Your task: Without including any pictures, reproduce all the lines below word for word.

Provided records:
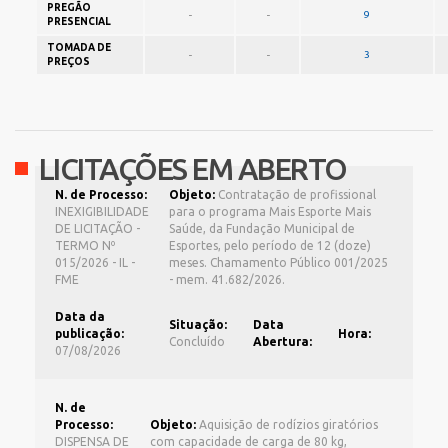
PREGÃO
-
-
9
PRESENCIAL
TOMADA DE
-
-
3
PREÇOS
LICITAÇÕES EM ABERTO
N. de Processo:
Objeto:
Contratação de profissional
INEXIGIBILIDADE
para o programa Mais Esporte Mais
DE LICITAÇÃO -
Saúde, da Fundação Municipal de
TERMO Nº
Esportes, pelo período de 12 (doze)
015/2026 - IL -
meses. Chamamento Público 001/2025
FME
- mem. 41.682/2026.
Data da
Situação:
Data
publicação:
Hora:
Concluído
Abertura:
07/08/2026
N. de
Processo:
Objeto:
Aquisição de rodízios giratórios
DISPENSA DE
com capacidade de carga de 80 kg,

Response area:
PREGÃO
-
-
9
PRESENCIAL
TOMADA DE
-
-
3
PREÇOS
LICITAÇÕES EM ABERTO
N. de Processo:
Objeto:
Contratação de profissional
INEXIGIBILIDADE
para o programa Mais Esporte Mais
DE LICITAÇÃO -
Saúde, da Fundação Municipal de
TERMO Nº
Esportes, pelo período de 12 (doze)
015/2026 - IL -
meses. Chamamento Público 001/2025
FME
- mem. 41.682/2026.
Data da
Situação:
Data
publicação:
Hora:
Concluído
Abertura:
07/08/2026
N. de
Processo:
Objeto:
Aquisição de rodízios giratórios
DISPENSA DE
com capacidade de carga de 80 kg,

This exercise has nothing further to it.